Masked token prediction is a self-supervised pre-training objective where a model learns to predict hidden cell values in relational data from their surrounding context. It is the mechanism that allows relational foundation models to learn general-purpose representations from unlabeled enterprise databases. The model sees a table row with some values masked out, reasons over the graph of connected entities, and predicts what the missing values should be.
From BERT to relational databases
In natural language processing, BERT revolutionized the field by introducing masked language modeling: hide 15% of words in a sentence, train the model to predict them, and the resulting representations transfer to virtually any NLP task. Masked token prediction applies the same principle to structured relational data.

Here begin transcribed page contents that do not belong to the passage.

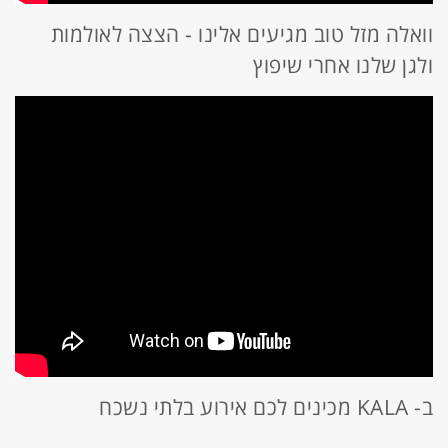
וואלה מזל טוב מגיעים אלינו - הצצה לאולמות
ולגן שלנו אחרי שיפוץ
ב- KALA מכינים לכם אירוע בלתי נשכח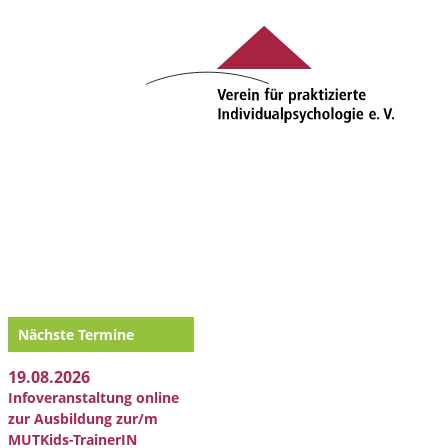
Nächste Termine
19.08.2026
Infoveranstaltung online
zur Ausbildung zur/m
MUTKids-TrainerIN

The key difference is the nature of context. In text, context is sequential: the words before and after the mask. In relational data, context is structural: it flows through foreign key relationships across tables. To predict a masked purchase amount, the model can draw on the customer's demographic features, their previous orders, the product's category and price history, and the merchant's typical transaction size.
How it works
The process has four stages:
- Tokenization: Each cell value in a relational database is converted into a token. Numerical values are discretized into bins. Categorical values map to learned embeddings. Timestamps get special temporal encodings.
- Masking: A fraction of tokens (typically 15-30%) are replaced with a special [MASK] token. The selection is random but stratified to ensure coverage across columns and tables.
- Encoding: The masked relational graph is processed through a graph neural network (typically a graph transformer). Each node aggregates information from its neighborhood, including cross-table connections.
- Prediction: The model predicts the original value of each masked token. For categorical values, this is a classification head. For numerical values, it is a regression head.
# Simplified masked token prediction pipeline
import torch
from torch_geometric.data import HeteroData
def mask_tokens(data: HeteroData, mask_rate: float = 0.15):
"""Randomly mask cell values across all node types."""
for node_type in data.node_types:
x = data[node_type].x
num_tokens = x.numel()
mask = torch.rand(num_tokens) < mask_rate
data[node_type].mask = mask.view(x.shape)
data[node_type].original = x.clone()
x[data[node_type].mask] = MASK_TOKEN_ID
return data
# Training loop (simplified)
for batch in dataloader:
masked_batch = mask_tokens(batch)
predictions = model(masked_batch)
loss = reconstruction_loss(predictions, masked_batch)
loss.backward()
optimizer.step()The core loop: mask, encode, predict, backpropagate. The model learns relational patterns without any task-specific labels.
Why relational context makes this powerful
Consider a retail database with customers, orders, and products. When the model encounters a masked “order_amount” field, it cannot simply look at the same row. It must reason:
- This customer's average order is $85 (from order history)
- The product costs $120 (from the product table)
- This merchant gives 10% discounts on weekends (from merchant patterns)
- The order was placed on a Saturday (from the timestamp)
The predicted value: approximately $108. To arrive at this answer, the model had to learn customer spending patterns, product pricing, merchant behavior, and temporal effects. These are exactly the representations needed for downstream tasks like demand forecasting or churn prediction.
Masking strategies
The choice of what and how much to mask significantly affects pre-training quality:
- Uniform random masking: Simple and effective. Each cell has an equal probability of being masked. Works well as a baseline.
- Column-aware masking: Ensures each column gets masked proportionally. Prevents the model from ignoring rare columns that happen to be masked less frequently.
- Correlated masking: Masks entire groups of related cells (e.g., all fields in an order row). Forces the model to rely more on cross-table context rather than intra-row correlations.
Masking rate is critical. At 15%, the task is relatively easy and training is stable but slow to converge. At 30%, the model is forced to learn richer representations but training requires more careful tuning. Most relational foundation models use rates between 15-25%.
Connection to downstream tasks
After pre-training with masked token prediction, the model's encoder produces rich representations for every entity in the database. These representations are then used for downstream tasks:
- Classification: Add a classification head on top of customer node representations to predict churn.
- Regression: Use product node representations to predict demand or lifetime value.
- Link prediction: Use pairs of node representations to predict future interactions (recommendations).
On the RelBench benchmark, models pre-trained with masked token prediction and then fine-tuned achieve 81.14 AUROC, compared to 62.44 for flat-table approaches that cannot leverage relational pre-training.